ボクにとってこんな魅力的な過ごし方は他に無い。



【師、仙庵】

渓流釣りの分類は3種類あり、餌を使う「餌釣り」
毛鈎を使う「フライフィッシングとテンカラ」
金属片や小魚に似せた疑似餌を使う「ルアーフィッシング」
仙庵は餌釣り専門の釣り師だ。餌はほぼ現地調達で、水生昆虫(主にカゲロウの幼虫等)やミミズ、バッタ、コオロギを使う。
初めて連れて行ってもらった時は「釣らせてもらった」感が強く、それでも初めて手にしたヤマメのモノクロ的な美しさとその流線型のフォルムに一目惚れしてしまった。
イワナやヤマメは滅多に市場に出回らない。稀に見るのは養殖イワナくらいのもので、板前を生業にしているのにヤマメは食べたことがなかった。

仙庵と釣ったヤマメを店に持ち帰り、炭火で焼く。五月のヤマメは雪代(ユキシロ:山からの雪解け水)で流されてくる水生昆虫をたらふく食べて肥えているので、特別美味いのだが、それを初めて口にした時の衝撃と感動は今も忘れられない。

仙庵師匠とはその後何度も一緒に釣りをするが、釣りに関してはほぼ何も教えてくれなかった。
釣りはそれぞれ楽しいと思うやり方でやれば良いという考え方。

代わりに多種多様な焚火の仕方を教わる。薪が少ない時、濡れている時、焚き付け材のあれこれ、強風時の組み方、空気の入れ方、積雪の中での焚火、より美しい炎、熾の使い方etc…
自然の中に居る自分の楽しみ方とでもいうのか、それを彼から学び、今のボクのスタイルの原点となった。


【楽しみ方・地図読み】

渓流釣りを始めた頃は、たくさんある川から無作為に目の前に出てきた川を釣りまくったが、だんだん慣れてきて1/50000の地図を読むようになってからは、河川の中でも魅力的なエリアを選べる楽しみ方を覚えた。
切り立った崖のゴルジェ帯や、ゴーロ帯、フォール(滝)の記号を等高線を交えて読んで景観や流れの勢いを想像し、脳内でジオラマを映し出し、大きな渓流魚の棲家を探し出す。

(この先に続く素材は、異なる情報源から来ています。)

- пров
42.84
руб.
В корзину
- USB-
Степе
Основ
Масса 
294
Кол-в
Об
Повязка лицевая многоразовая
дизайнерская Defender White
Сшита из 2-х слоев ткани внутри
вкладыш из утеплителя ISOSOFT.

仙庵は地図読みにも長けていて、色々教わる。
等高線のちょっとした間隔で、小さな滝を予想したり(落差5メートル以下の滝は、地図上に表記されない)、沢の出合いの狭いがテン場(野営地)には景色が良くて充分なスペースを見つけ出したり。
2人で赤ペンを持ち、地図を何枚も広げて重ね、ジオラマを描き、キャンプ釣行の策を練って酒をちびりと飲むのがとても楽しくワクワクする時間だった。


【楽しみ方・リュック詰め】

釣行場所が決まると、宿泊日数を加味して食糧やシュラフ、食器、釣具などを用意するが、背負えるのは60〜70ℓのリュックなので、詰め込むモノにも限界がある。
当時、テントは今ほどコンパクトでも機能的でもなかったので、嵩張って重いテントは天気図が悪く無い限り持っていかない時が多かった。
ベースキャンプ地までは遠い。
途中には丸太ん棒1本だけの橋や、崩れやすい急斜面、滑りやすいナメラ。そんな場所、できるだけ身軽にしないと危険度合いが増えるばかりで、ただでさえ太っちょのボクはそこんところをよく考慮しなければなかった。

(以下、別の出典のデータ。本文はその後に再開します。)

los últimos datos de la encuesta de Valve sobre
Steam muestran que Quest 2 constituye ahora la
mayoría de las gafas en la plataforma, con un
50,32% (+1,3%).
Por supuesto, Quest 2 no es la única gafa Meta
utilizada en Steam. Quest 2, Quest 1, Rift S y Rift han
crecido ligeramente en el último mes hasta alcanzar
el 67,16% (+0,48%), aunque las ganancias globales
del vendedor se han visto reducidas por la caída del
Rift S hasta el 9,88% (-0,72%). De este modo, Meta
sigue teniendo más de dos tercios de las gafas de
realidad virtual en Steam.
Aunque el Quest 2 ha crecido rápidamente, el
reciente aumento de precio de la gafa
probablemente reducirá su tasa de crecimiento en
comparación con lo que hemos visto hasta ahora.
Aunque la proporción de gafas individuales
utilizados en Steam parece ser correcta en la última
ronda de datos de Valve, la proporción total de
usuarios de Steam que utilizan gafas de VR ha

「贅肉を削ぎ落としたザックを背負う、贅肉多き人」と云う、趣味と体型が合っていない人のジレンマ。

火はガスバーナーを持つが、あくまで予備。煮炊き調理も暖も灯りも全部焚火でまかなうスタイルだから必要最低限。

仙庵の70ℓザックにはずいぶんと前に購入したあんぱんが必ず入っている。それはもう乾燥し切って、乾パンの類いに入るほどで、彼の非常食、いや、常備食となっていた。
渓流での一服タイムに必ず勧められるがいつも断る。
「あん乾パン」をコーヒーで流し込むと至福なのだそうだ。
シュラカップ1つ。
酒を飲む時も、ご飯を食べる時も、汁を飲む時もコレ一つで済ます。他に容器が必要な時は熊笹や蕗の葉を代用するので何の問題もない。
酒はキツイのを瓶からスキットルやペットボトルへ移し替えるが、ビールだけは外せないので2本づつ忍ばせる。
調理器具は飯盒とコッヘルだけ。
そしてリュックの蓋のジッパーには1/50000の地図が折り畳んで差し込められる。



【ビバーク】

テントの代わりにツェルトという天幕を持つ。テン場(野営する場所)の木に細いザイルを張って、それに屋根型になるように大きな風呂敷(ツェルト)を被せて四方をザイルで張るだけの簡易雨除けだが、風や雨があれば低く張り、天気が良ければ高く張る。その下はもちろん石や土や草で凸凹なので、笹や草を刈って下地のベットにし、その上にシュラフ(寝袋)とシュラフカバー(ゴアテックスの防水カバー)で眠りにつく。
コレはもうキャンプとは言わず、ビバーク(野宿)の類いだ。
テントの薄い生地で外界と隔離された空間と違い、裸で寝る様な開放感がそれにはある。だがそれに伴い野生動物やオバケの恐怖感もプラスされるが、その時目に見える怖さと、布一枚の目隠しの怖さと、どちらが良いかという好みの問題。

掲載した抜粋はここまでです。